The 9 tools cover more surface area than 120 skills because they're composable primitives. The "Hacker News scanner skill" was a markdown file that told the model to scrape Hacker News. With tools, the agent calls web_fetch("https://news.ycombinator.com"), reads the result, decides what's interesting, calls web_search to dig deeper on specific stories, writes a briefing with file_write, and sends it to Primus with send_to_agent. Same outcome. No skill file. And tomorrow, if the task is "scan ArXiv instead," the agent already has every capability it needs — no new skill directory required.

Skills require the prompt engineer to anticipate every use case.

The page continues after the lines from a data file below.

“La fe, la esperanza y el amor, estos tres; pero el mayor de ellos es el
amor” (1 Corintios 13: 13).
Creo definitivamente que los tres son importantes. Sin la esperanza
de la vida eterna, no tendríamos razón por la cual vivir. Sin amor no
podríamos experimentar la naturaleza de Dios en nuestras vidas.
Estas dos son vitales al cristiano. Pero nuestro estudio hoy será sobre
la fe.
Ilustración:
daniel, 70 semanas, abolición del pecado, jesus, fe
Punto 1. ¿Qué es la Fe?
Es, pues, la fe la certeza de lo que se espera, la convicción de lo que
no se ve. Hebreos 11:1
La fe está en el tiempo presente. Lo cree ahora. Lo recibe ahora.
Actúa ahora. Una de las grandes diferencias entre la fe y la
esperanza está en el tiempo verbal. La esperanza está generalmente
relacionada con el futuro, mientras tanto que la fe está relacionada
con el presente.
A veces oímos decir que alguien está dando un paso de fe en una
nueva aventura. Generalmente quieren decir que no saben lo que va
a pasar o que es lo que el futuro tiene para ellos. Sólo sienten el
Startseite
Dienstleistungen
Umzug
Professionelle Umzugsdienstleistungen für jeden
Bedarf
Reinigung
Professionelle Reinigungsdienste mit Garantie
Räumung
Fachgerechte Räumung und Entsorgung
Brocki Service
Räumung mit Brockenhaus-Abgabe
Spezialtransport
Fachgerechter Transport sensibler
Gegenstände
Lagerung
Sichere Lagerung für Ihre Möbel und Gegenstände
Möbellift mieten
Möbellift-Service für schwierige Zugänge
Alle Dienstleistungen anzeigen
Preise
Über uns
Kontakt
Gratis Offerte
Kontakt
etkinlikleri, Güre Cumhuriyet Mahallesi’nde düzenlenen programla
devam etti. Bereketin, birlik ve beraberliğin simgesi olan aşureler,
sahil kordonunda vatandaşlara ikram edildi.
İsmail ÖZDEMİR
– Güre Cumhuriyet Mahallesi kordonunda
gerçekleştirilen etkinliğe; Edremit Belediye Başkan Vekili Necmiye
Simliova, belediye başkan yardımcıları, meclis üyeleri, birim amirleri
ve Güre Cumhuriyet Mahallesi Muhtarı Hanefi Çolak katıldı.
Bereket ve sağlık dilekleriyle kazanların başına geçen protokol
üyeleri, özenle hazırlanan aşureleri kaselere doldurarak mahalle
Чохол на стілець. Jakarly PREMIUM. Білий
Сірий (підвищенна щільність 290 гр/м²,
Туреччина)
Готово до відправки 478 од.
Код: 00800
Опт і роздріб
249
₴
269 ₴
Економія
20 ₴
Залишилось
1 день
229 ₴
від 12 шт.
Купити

Tools let the model compose behaviors dynamically. When the use case changes, skills need to be rewritten. Tools just get used differently.

The Reliability Difference

Moving from file-based skills to native tools with typed parameters pushed success rate from 76% to 95%+. The reasons are mundane but compounding:

Typed parameters. The model knows web_search takes a query string and an optional count number. It doesn't have to guess what format the skill expects. Parameter validation happens before execution, not after.

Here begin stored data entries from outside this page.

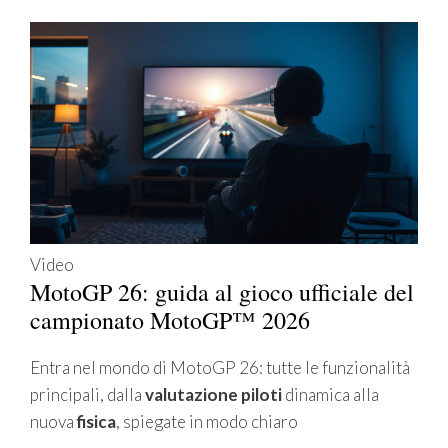
Video
MotoGP 26: guida al gioco ufficiale del
campionato MotoGP™ 2026
Entra nel mondo di MotoGP 26: tutte le funzionalità
principali, dalla
valutazione piloti
dinamica alla
nuova
fisica
, spiegate in modo chiaro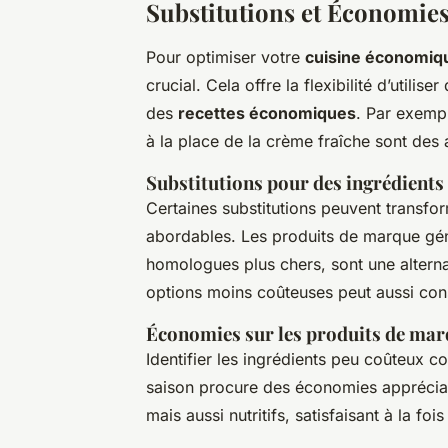
Substitutions et Économies
Pour optimiser votre
cuisine économiq
crucial. Cela offre la flexibilité d’utili
des
recettes économiques
. Par exempl
à la place de la crème fraîche sont des
Substitutions pour des ingrédients
Certaines substitutions peuvent transf
abordables. Les produits de marque gén
homologues plus chers, sont une alterna
options moins coûteuses peut aussi con
Économies sur les produits de mar
Identifier les ingrédients peu coûteux 
saison procure des économies apprécia
mais aussi nutritifs, satisfaisant à la fois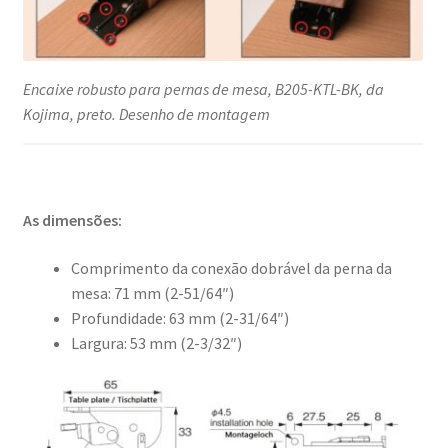
Encaixe robusto para pernas de mesa, B205-KTL-BK, da
Kojima, preto. Desenho de montagem
As dimensões:
Comprimento da conexão dobrável da perna da
mesa: 71 mm (2-51/64″)
Profundidade: 63 mm (2-31/64″)
Largura: 53 mm (2-3/32″)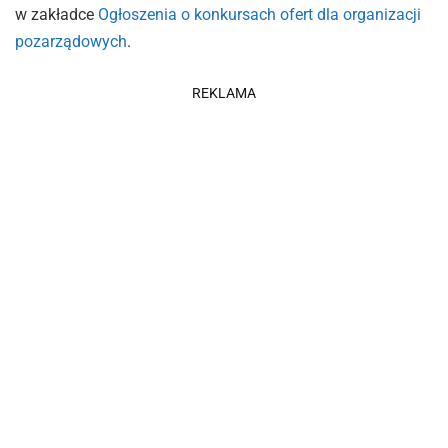
w zakładce
Ogłoszenia o konkursach ofert dla organizacji
pozarządowych
.
REKLAMA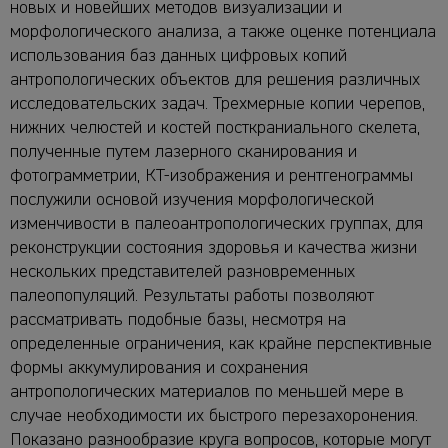
новых и новейших методов визуализации и
морфологического анализа, а также оценке потенциала
использования баз данных цифровых копий
антропологических объектов для решения различных
исследовательских задач. Трехмерные копии черепов,
нижних челюстей и костей посткраниального скелета,
полученные путем лазерного сканирования и
фотограмметрии, КТ-изображения и рентгенограммы
послужили основой изучения морфологической
изменчивости в палеоантропологических группах, для
реконструкции состояния здоровья и качества жизни
нескольких представителей разновременных
палеопопуляций. Результаты работы позволяют
рассматривать подобные базы, несмотря на
определенные ограничения, как крайне перспективные
формы аккумулирования и сохранения
антропологических материалов по меньшей мере в
случае необходимости их быстрого перезахоронения.
Показано разнообразие круга вопросов, которые могут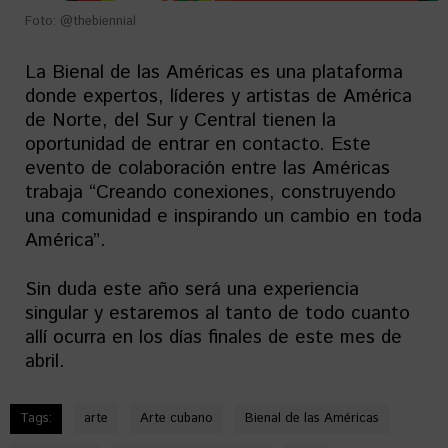
Foto: @thebiennial
La Bienal de las Américas es una plataforma
donde expertos, líderes y artistas de América
de Norte, del Sur y Central tienen la
oportunidad de entrar en contacto. Este
evento de colaboración entre las Américas
trabaja “Creando conexiones, construyendo
una comunidad e inspirando un cambio en toda
América”.
Sin duda este año será una experiencia
singular y estaremos al tanto de todo cuanto
allí ocurra en los días finales de este mes de
abril.
Tags:
arte
Arte cubano
Bienal de las Américas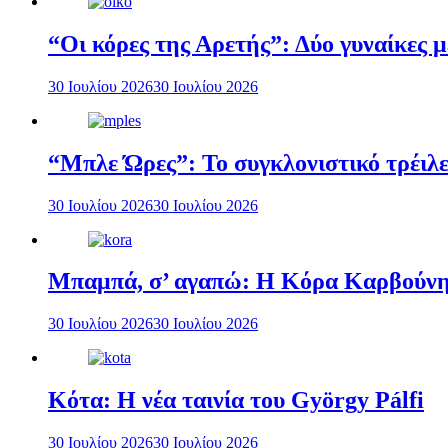
“Οι κόρες της Αρετής”: Δύο γυναίκες 
30 Ιουλίου 2026
30 Ιουλίου 2026
“Μπλε Ώρες”: Το συγκλονιστικό τρέιλε
30 Ιουλίου 2026
30 Ιουλίου 2026
Μπαμπά, σ’ αγαπώ: Η Κόρα Καρβούνη 
30 Ιουλίου 2026
30 Ιουλίου 2026
Κότα: Η νέα ταινία του György Pálfi
30 Ιουλίου 2026
30 Ιουλίου 2026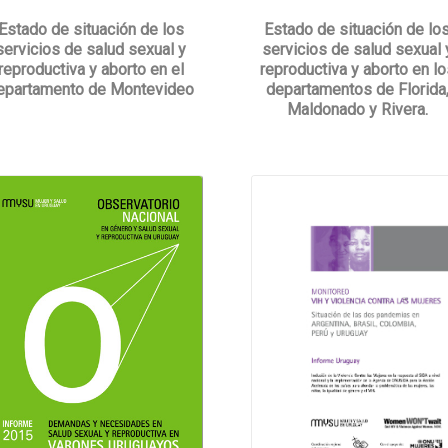
Estado de situación de los
Estado de situación de lo
servicios de salud sexual y
servicios de salud sexual 
reproductiva y aborto en el
reproductiva y aborto en lo
epartamento de Montevideo
departamentos de Florida
Maldonado y Rivera.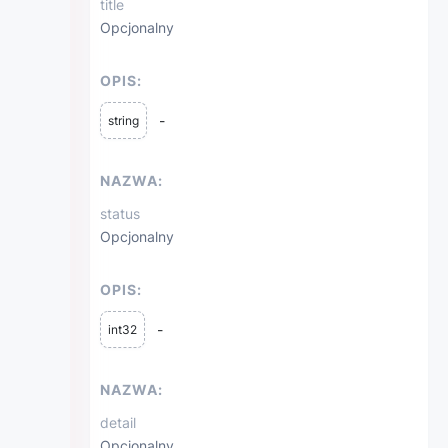
title
Opcjonalny
OPIS:
-
string
NAZWA:
status
Opcjonalny
OPIS:
-
int32
NAZWA:
detail
Opcjonalny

Structured errors. When bash times out, the return is { error: "Command timed out after 30000ms", stderr: "..." }. The model can read this, understand what happened, and try a different approach. When a skill failed, the model got a blob of text that might or might not explain the problem.

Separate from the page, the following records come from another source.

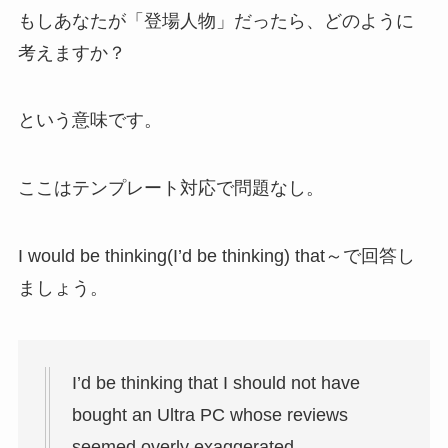
もしあなたが「登場人物」だったら、どのように
考えますか？
という意味です。
ここはテンプレート対応で問題なし。
I would be thinking(I’d be thinking) that～で回答し
ましょう。
I’d be thinking that I should not have
bought an Ultra PC whose reviews
seemed overly exaggerated.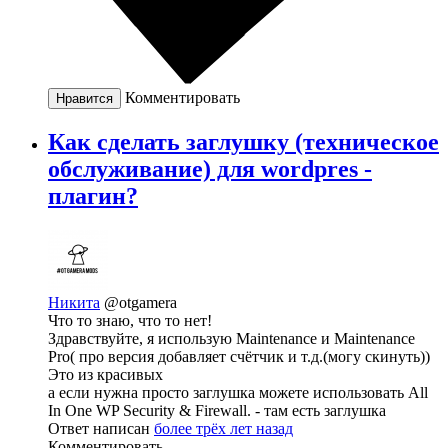
Комментировать
Нравится
Как сделать заглушку (техническое
обслуживание) для wordpres -
плагин?
Никита
@otgamera
Что то знаю, что то нет!
Здравствуйте, я использую Maintenance и Maintenance
Pro( про версия добавляет счётчик и т.д.(могу скинуть))
Это из красивых
а если нужна просто заглушка можете использовать All
In One WP Security & Firewall. - там есть заглушка
Ответ написан
более трёх лет назад
Комментировать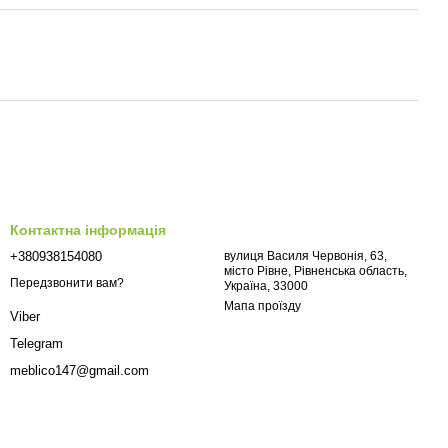
Контактна інформація
+380938154080
вулиця Василя Червонія, 63,
місто Рівне, Рівненська область,
Передзвонити вам?
Україна, 33000
Мапа проїзду
Viber
Telegram
meblico147@gmail.com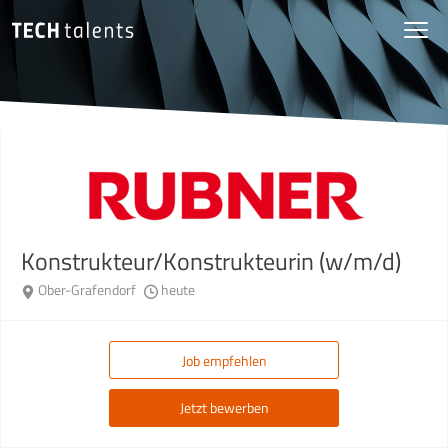
Konstrukteur/Konstrukteurin (w/m/d)
Ober-Grafendorf
heute
Job empfehlen
Jetzt bewerben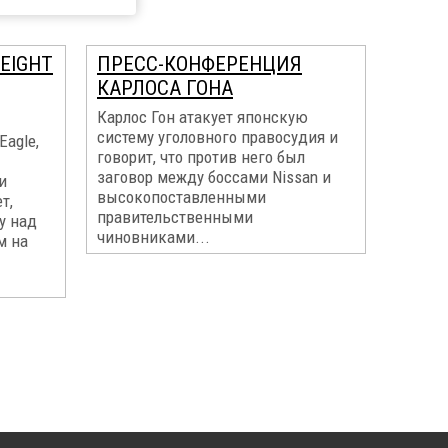
EIGHT
ПРЕСС-КОНФЕРЕНЦИЯ
КАРЛОСА ГОНА
Карлос Гон атакует японскую
систему уголовного правосудия и
agle,
говорит, что против него был
заговор между боссами Nissan и
и
высокопоставленными
т,
правительственными
у над
чиновниками...
м на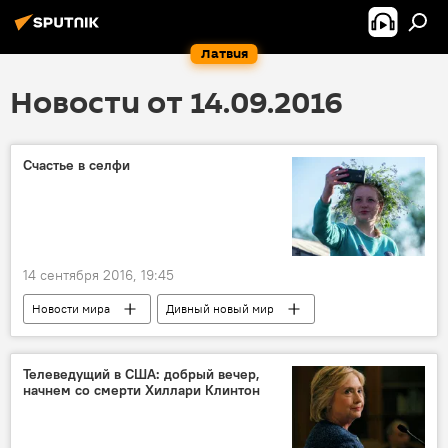
Латвия
Новости от 14.09.2016
Счастье в селфи
14 сентября 2016, 19:45
Новости мира
Дивный новый мир
Телеведущий в США: добрый вечер,
начнем со смерти Хиллари Клинтон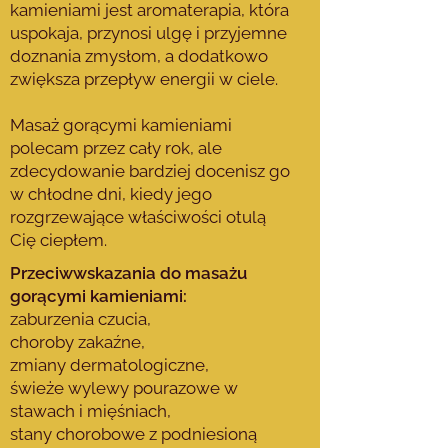
kamieniami jest aromaterapia, która
uspokaja, przynosi ulgę i przyjemne
doznania zmysłom, a dodatkowo
zwiększa przepływ energii w ciele.
Masaż gorącymi kamieniami
polecam przez cały rok, ale
zdecydowanie bardziej docenisz go
w chłodne dni, kiedy jego
rozgrzewające właściwości otulą
Cię ciepłem.
Przeciwwskazania do masażu
gorącymi kamieniami:
zaburzenia czucia,
choroby zakaźne,
zmiany dermatologiczne,
świeże wylewy pourazowe w
stawach i mięśniach,
stany chorobowe z podniesioną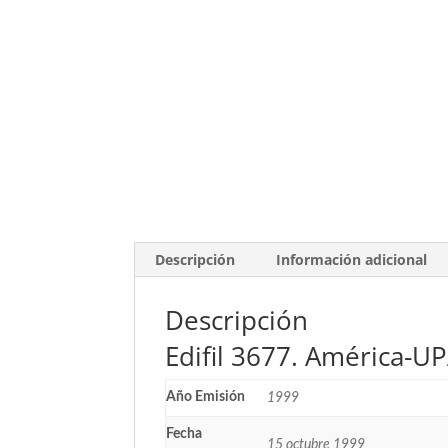
Descripción
Información adicional
Descripción
Edifil 3677. América-UP
Año Emisión
1999
Fecha
15 octubre 1999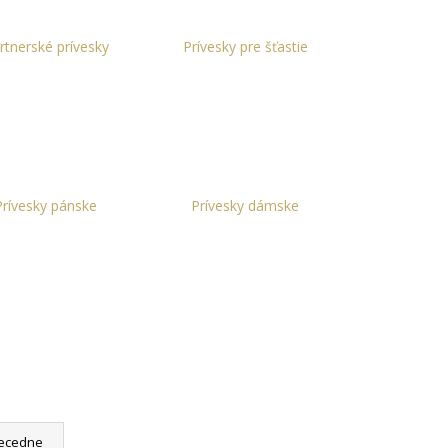
ON
+ DARČEKOVÁ
ARMO
rtnerské prívesky
Prívesky pre šťastie
Prívesky pánske
Prívesky dámske
ecedne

Composition over scripting. A skill that chained three operations would fail if any one of them failed, and the error would be "the skill didn't produce output." With tools, each step is a separate call. If web_fetch fails, the model sees the failure on that specific call and can retry or skip. The granularity makes partial success possible.

Tracking. Every tool call is stored in the agent session record. You can query "show me all failed bash commands in the last 24 hours" with a SQL query. With skills, you parsed JSONL files line by line and hoped the output format hadn't changed.

The 19% improvement isn't magic. It's the difference between an abstraction that hides failure and one that surfaces it.


The tool registry, ACL system, and toolbox executor are in src/lib/tools/ in the subcorp repo.